So this thread's podcast of 52 minutes of a complex technical topic with multiple speakers could cost ~$200. A programming-related podcast is already a niche topic with a tiny audience and an Array Languages podcast is an even tinier subset of that so the cost might not be justified.
I suppose podcasts could be uploaded to Youtube and let their speech-to-text algorithm do an auto-transcribe. However, the A.I. algorithm is not good at tech topics with industry jargon/acronyms and the resultant transcription will be inaccurate.

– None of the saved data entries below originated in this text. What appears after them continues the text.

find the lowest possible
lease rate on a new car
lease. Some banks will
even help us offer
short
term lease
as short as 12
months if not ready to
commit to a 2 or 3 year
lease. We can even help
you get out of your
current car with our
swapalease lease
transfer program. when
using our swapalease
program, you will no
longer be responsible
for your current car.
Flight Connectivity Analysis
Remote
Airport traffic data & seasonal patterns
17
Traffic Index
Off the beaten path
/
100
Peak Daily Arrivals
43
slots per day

I make transcripts of all my work using Descript. It uses Google's speech-to-text algo (same as the one in youtube presumably) and gives you a transcript you can then edit. It costs $15/month I believe, and you have to spend some time editing the transcript that realistically won't be read by many, but it works pretty well ime (no affiliation besides being a happy customer)

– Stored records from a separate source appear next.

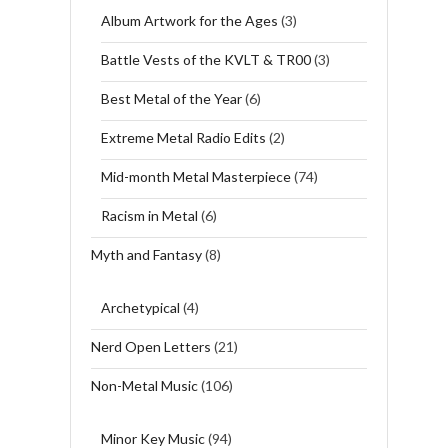
Album Artwork for the Ages
(3)
Battle Vests of the KVLT & TR00
(3)
Best Metal of the Year
(6)
Extreme Metal Radio Edits
(2)
Mid-month Metal Masterpiece
(74)
Racism in Metal
(6)
Myth and Fantasy
(8)
Archetypical
(4)
Nerd Open Letters
(21)
Non-Metal Music
(106)
Minor Key Music
(94)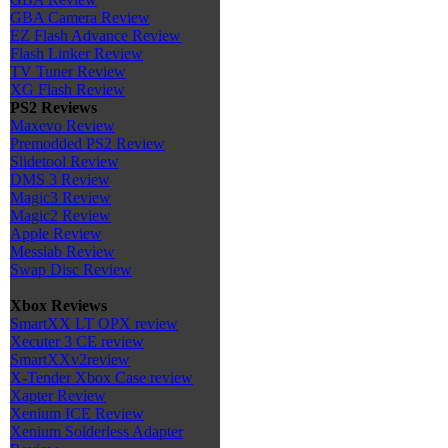
GBA Camera Review
EZ Flash Advance Review
Flash Linker Review
TV Tuner Review
XG Flash Review
PS2 Reviews
Maxevo Review
Premodded PS2 Review
Slidetool Review
DMS 3 Review
Magic3 Review
Magic2 Review
Apple Review
Messiab Review
Swap Disc Review
Xbox Reviews
SmartXX LT OPX review
Xecuter 3 CE review
SmartXXv2review
X-Tender Xbox Case review
Xapter Review
Xenium ICE Review
Xenium Solderless Adapter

Right. A high-quality podcast is already lots of pre- and post-production work on just the audio. I use Rev which hires captioners on my behalf [0] but it's also expensive. I use it sparingly.

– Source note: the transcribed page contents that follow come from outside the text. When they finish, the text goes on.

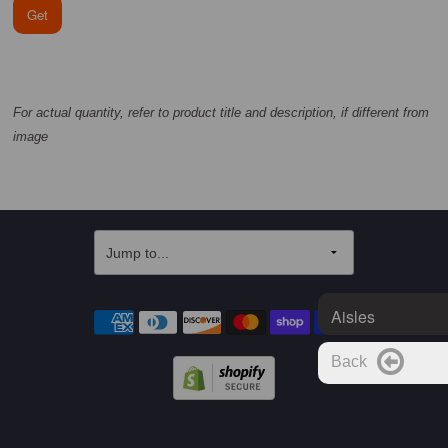
Get
For actual quantity, refer to product title and description, if different from
image
Aisles
Back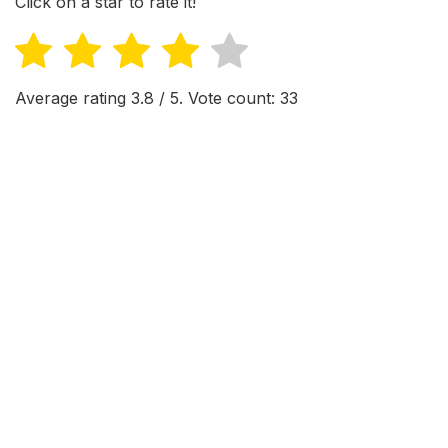
Click on a star to rate it!
Average rating
3.8
/ 5. Vote count:
33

Chrome now provides on-device powered live captions (which hooks into any chrome originating audio) - chrome://settings/accessibility -> toggle "Live Captions"[1] which could help alleviate some of the limitations for audio impaired viewers
>Chrome now provides on-device powered live captions [...] which could help alleviate some of the limitations for audio impaired viewers
That's a great feature! But it also highlights the limited accuracy of the AI machine learning algorithm for technical topics with jargon. E.g., at 27m00s, the caption algorithm incorrectly transcribes it as as "APL is joked about as a right only language" -- but we know the speaker actually said, "APL is joked about as a write-only language". And the algorithm incorrectly transcribes "oversonian languages" when it's actually "Iversonian languages".
The algorithm also doesn't differentiate multiple speakers and the generated text is just continuously concatenated even as the voices change. Therefore, an audio-impaired wouldn't know which person said a particular string of words.
This is why podcasters still have to pay humans (sometimes with domain knowledge) to carefully listen to the audio and accurately transcribe it.
Samsung's bastard version of Android had a similar "Automated Subtitles" feature. It's decent for watching videos with the phone on silent, but it's pretty crap when there are lots of proper nouns and unusual jargon, as I imagine this podcast has.